Daily Commentary BY THE CURVE TEAM –

Data Data Data

5th of January, 2018

Another night of strong data and another night of equity market records. The USD was weaker as well, keeping with the recent trend. Bond markets however continue to dance to the beat of their own drum.

Earlier in the week it was global manufacturing PMI’s and overnight it was their more important service counterparts that were out. It started in Australia and finished in the US with China, the UK and most of Europe also getting involved. The theme was once again positive with the indices confirming, like their manufacturing counterparts, that activity finished the year on a high note.

That was enough to propel equity markets to to further gains with US markets hitting more new record highs. The USD remained on the back foot, struggling against most others. Meanwhile bond markets are out on their own, with yields once again failing to hold onto the gain and drifting back from their session highs to close lower.

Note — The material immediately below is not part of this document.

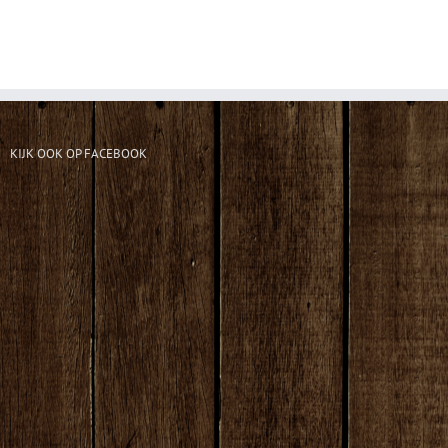
KIJK OOK OP FACEBOOK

While longer dated interest rates are struggling to hold on to gains, the short continues to grind higher. The strong data is raising expectations that central banks around the globe will continue to walk back from emergence measures that have been in place for the best part of the decade.

This is leaving yield curves much flatter than we have seen in some time. The question is, will long term rates eventually rise, reflecting the more positive outlook? Or is their reluctance telling us something about the prospects for the global economy once the punchbowl of emergency monetary policy settings are taken away?